Quantum Shell Structure Reveals New Rule for Proton-Neutron Pairing Inside Nuclei

Short‑range correlations (SRCs) have long been a puzzle in nuclear physics, describing fleeting, high‑momentum pairings of nucleons that influence everything from the internal quark dynamics of protons to the behavior of dense astrophysical objects. Traditional models linked SRC prevalence to overall neutron excess or nuclear mass, but inconsistencies in experimental data left a gap in our theoretical framework. By situating the new findings within this broader context, researchers underscore how a refined understanding of SRCs can improve predictions for neutron‑star interiors and inform the design of next‑generation particle accelerators.

The Jefferson Lab team leveraged the unique properties of "magic" and "doubly magic" nuclei—configurations where proton or neutron shells are completely filled—to isolate the effect of shell structure on SRC formation. Using a 10.5 GeV electron beam, they knocked out protons from calcium‑40, calcium‑48, and iron‑54 targets, measuring the resulting SRC rates with high‑precision spectrometers. The data revealed a stark contrast: adding eight neutrons to calcium‑40 produced only a modest 10% rise in SRCs, whereas adding six protons to calcium‑48 generated a 50% surge. This asymmetry points to a quantum selection rule where nucleons sharing the same shell couple far more efficiently than those in different shells, overturning earlier assumptions that mass or neutron excess alone dictate pairing strength.
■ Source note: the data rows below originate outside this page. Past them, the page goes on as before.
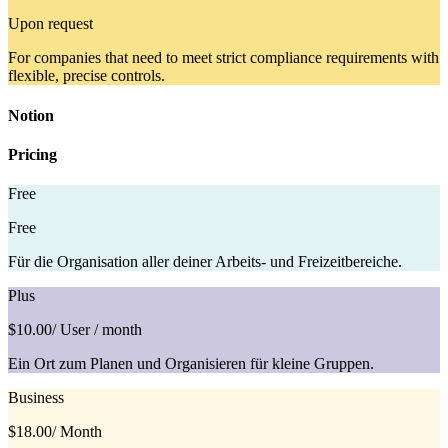
Upon request
For companies that need to meet strict compliance requirements with
flexible, precise controls.
Notion
Pricing
Free
Free
Für die Organisation aller deiner Arbeits- und Freizeitbereiche.
Plus
$10.00
/ User / month
Ein Ort zum Planen und Organisieren für kleine Gruppen.
Business
$18.00
/ Month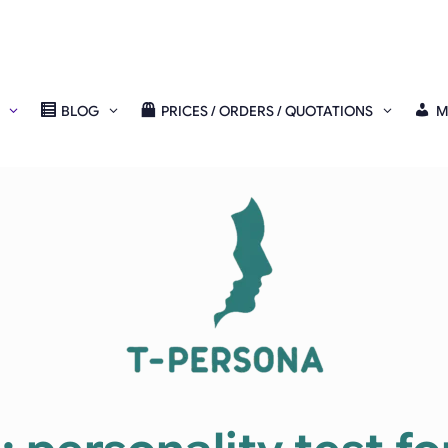
BLOG
PRICES / ORDERS / QUOTATIONS
M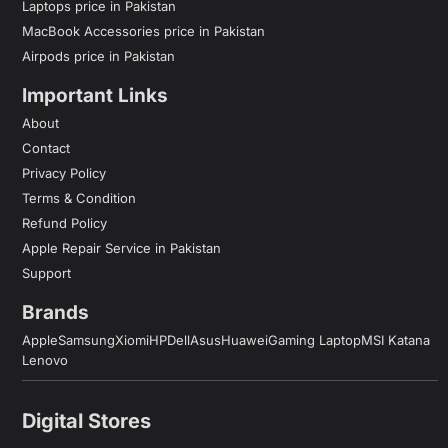
Laptops price in Pakistan
MacBook Accessories price in Pakistan
Airpods price in Pakistan
Important Links
About
Contact
Privacy Policy
Terms & Condition
Refund Policy
Apple Repair Service in Pakistan
Support
Brands
Apple
Samsung
Xiomi
HP
Dell
Asus
Huawei
Gaming Laptop
MSI Katana
Lenovo
Digital Stores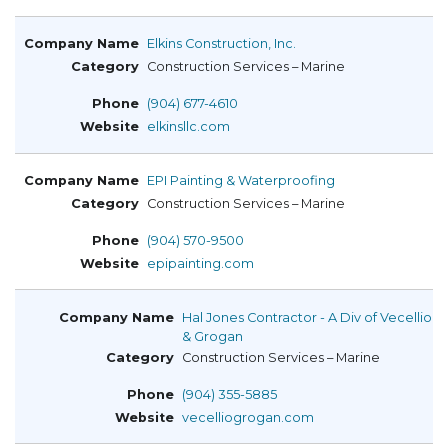
Elkins Construction, Inc.
Construction Services – Marine
(904) 677-4610
elkinsllc.com
EPI Painting & Waterproofing
Construction Services – Marine
(904) 570-9500
epipainting.com
Hal Jones Contractor - A Div of Vecellio
& Grogan
Construction Services – Marine
(904) 355-5885
vecelliogrogan.com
Beyond its immediate scientific impact, the experiment demonstrates a rapid, cost‑effective methodology for probing SRCs, opening the door to systematic studies across a broader range of isotopes. The ability to quickly assess how shell configurations affect nucleon pairing will accelerate the refinement of nuclear interaction models, benefiting fields from nuclear energy to medical isotope production. As the collaboration prepares to analyze lighter nuclei and integrate complementary data from CEBAF’s large‑acceptance spectrometer, the new rule promises to become a cornerstone of next‑generation nuclear theory, guiding both experimental design and computational simulations.